Gesamtkunstwerk Сталин

Гройс Борис

Шрифт:

Для человека, воспитанного в духе официального советского учения диалектического материализма, во всем этом нет ничего принципиально нового. Ведь диалектический материализм и заключается в классической гегелевской релятивизации всякой индивидуальной позиции, равно как в утверждении невозможности синтеза данных опыта через конечное созерцание, ибо такой синтез предполагается только в «общественной практике», т. е. за пределами всякого индивидуального сознания и всякого сознания вообще. Отсюда уже сама по себе официальная советская культура, искусство, идеология становятся, начиная, по меньшей мере, со сталинского времени, эклектичными, цитатными, «постмодерными». Право свободно распоряжаться наследием прошлого вне его имманентной логики и по собственному усмотрению уже присвоило себе официальное советское искусство, так что разница между ним и современным западным искусством постмодерна, в сущности, только в том, что в последнем «апроприация» художественного наследия происходит индивидуально, а в Советском Союзе – централизованно, планово. Но в любом случае как теоретики, так и практики цитации и симуляции – притом как на Западе, так и на Востоке – не готовы к ответу на вопрос об оригинальности и аутентичности собственной позиции, которую они оказываются способными довольно убежденно отстаивать от всех обвинений в плагиате, если этот плагиат, разумеется, не является частью их стратегии.

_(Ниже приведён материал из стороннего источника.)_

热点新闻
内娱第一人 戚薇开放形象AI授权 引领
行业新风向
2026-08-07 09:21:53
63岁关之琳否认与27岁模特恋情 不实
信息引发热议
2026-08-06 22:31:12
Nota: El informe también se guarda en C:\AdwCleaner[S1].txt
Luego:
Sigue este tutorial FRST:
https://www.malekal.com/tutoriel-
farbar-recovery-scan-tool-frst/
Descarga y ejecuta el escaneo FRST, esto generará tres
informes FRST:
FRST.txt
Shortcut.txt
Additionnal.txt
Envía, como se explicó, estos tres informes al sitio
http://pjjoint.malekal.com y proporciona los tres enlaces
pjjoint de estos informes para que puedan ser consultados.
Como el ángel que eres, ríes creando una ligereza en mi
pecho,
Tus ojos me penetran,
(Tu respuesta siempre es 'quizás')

Утопизм советской идеологии и заключается, если угодно, в ее постмодерности, в ее запрете на всякое собственное слово как «одностороннее», «недиалектичное», изолированное от практики, что в целом дает тот же эффект, что и постмодерная критика. К тому же общим для критики авангарда на Западе и на Востоке является обвинение его в ориентации на рынок. На Западе авангард функционировал в условиях относительно стабильной общественной системы, которая не поддалась его натиску и поэтому образовала его «контекст» в виде механизмов художественного рынка, музейного дела и т. д. Отсюда и возникает постмодерная критика авангарда как закрывающего глаза на этот контекст, как стремящегося к изолированным «прозрениям», к «презентности» своих созерцаний без рефлексии их знаковой функции в этом относительно устойчивом контексте. Критика эта – вполне марксистская по своим исходным импульсам – знакома каждому советскому человеку с давних пор.

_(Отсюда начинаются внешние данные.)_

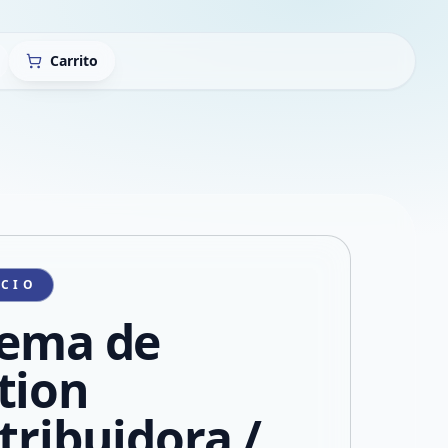
Carrito
ICIO
tema de
tion
tribuidora /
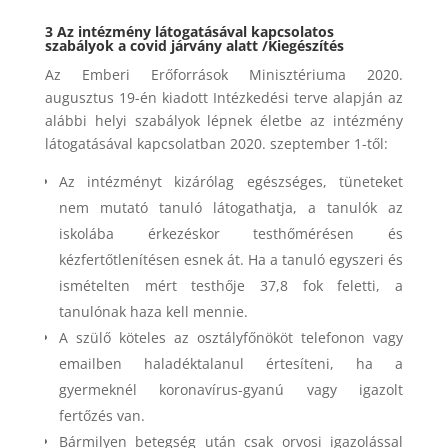
3 Az intézmény látogatásával kapcsolatos
szabályok a covid járvány alatt /Kiegészítés
Az Emberi Erőforrások Minisztériuma 2020.
augusztus 19-én kiadott Intézkedési terve alapján az
alábbi helyi szabályok lépnek életbe az intézmény
látogatásával kapcsolatban 2020. szeptember 1-től:
Az intézményt kizárólag egészséges, tüneteket
nem mutató tanuló látogathatja, a tanulók az
iskolába érkezéskor testhőmérésen és
kézfertőtlenítésen esnek át. Ha a tanuló egyszeri és
ismételten mért testhője 37,8 fok feletti, a
tanulónak haza kell mennie.
A szülő köteles az osztályfőnököt telefonon vagy
emailben haladéktalanul értesíteni, ha a
gyermeknél koronavírus-gyanú vagy igazolt
fertőzés van.
Bármilyen betegség után csak orvosi igazolással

Специфика русского авангарда заключается, как было показано выше, как раз в том, что он работал не с текстом, а непосредственно с контекстом, ибо этот кажущийся на Западе столь стабильным и само собой разумеющимся контекст был разрушен в России революцией. Художники русского авангарда рассматривали свои работы не как какие-то созерцания или откровения – такими они могут казаться только в результате их вторичной эстетизации в рамках западных музеев, но как проекты перестройки самого контекста повседневной жизни и всех ее институтов, в частности тех, внутри которых идет производство и распределение искусства. И такая перестройка была реально осуществлена Сталиным. Новая ментальность постмодерна на Западе возникла в результате поражения авангарда, попадания его в контекст, внешний по отношению к его изначальным целям. Напротив, постутопическая ментальность на Востоке возникла в результате победы авангарда, перестройки под влиянием его стратегий всей среды обитания советского человека – отсюда и важные различия в их реакции на новую ситуацию.

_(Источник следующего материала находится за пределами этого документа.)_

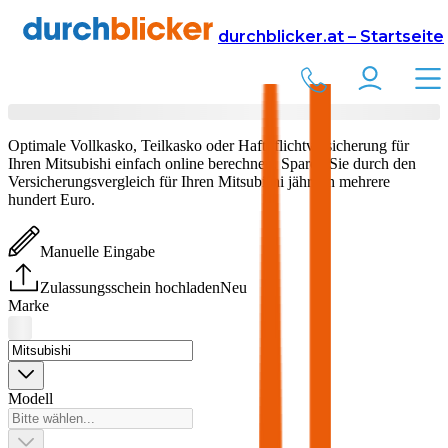
Versicherung
Autoversicherung
durchblicker.at – Startseite
Mitsubishi
Versicherung vergleichen & abschließen
Optimale Vollkasko, Teilkasko oder Haftpflichtversicherung für
Ihren
Mitsubishi
einfach online berechnen. Sparen Sie durch den
Versicherungsvergleich für Ihren
Mitsubishi
jährlich mehrere
hundert Euro.
Manuelle Eingabe
Zulassungsschein hochladen
Neu
Marke
Modell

Суммируя это различие, можно сказать, что мышление восточного постутопизма – это мышление не дифференции и не «другого», а индифферентности. Хомо советикус, оказавшийся перед лицом краха сталинского проекта выхода из мировой истории, поначалу запросился обратно в историю – чему соответствует, например, хрущевский лозунг «догнать и перегнать Америку», выдвинутый в 1960-х годах. Советский человек в тот момент вдруг ощутил с невероятным ужасом свою изъятость из единого мирового контекста. Утопия обернулась антиутопией, трансцендирование исторического – ужасным провалом почти в доисторическое. Искусственность и манипулируемость среды обитания советского человека, созданная для него режимом, – именно вследствие утраты нормального контекста – обесценила для него все его чувства и мысли, превратив их в знаки несуществующего и никому не нужного языка. Но как обычно бывает в таких случаях, за первым шоком немедленно последовал второй: в тот самый момент, когда советскому человеку больше всего захотелось прочь из утопии обратно в историю, он вдруг обнаружил, что истории больше нет и возвращаться некуда. На Западе, который следовало «догонять», уже никто никуда не спешил, и все надежды на перемены исчезли вследствие исчезновения самой исторической перспективы, ориентации на будущее. Оказалось, что утопия, в которой жили советские люди, была последней, и ее крах означал для Запада точно такую же потерю, как и для несчастных жителей СССР.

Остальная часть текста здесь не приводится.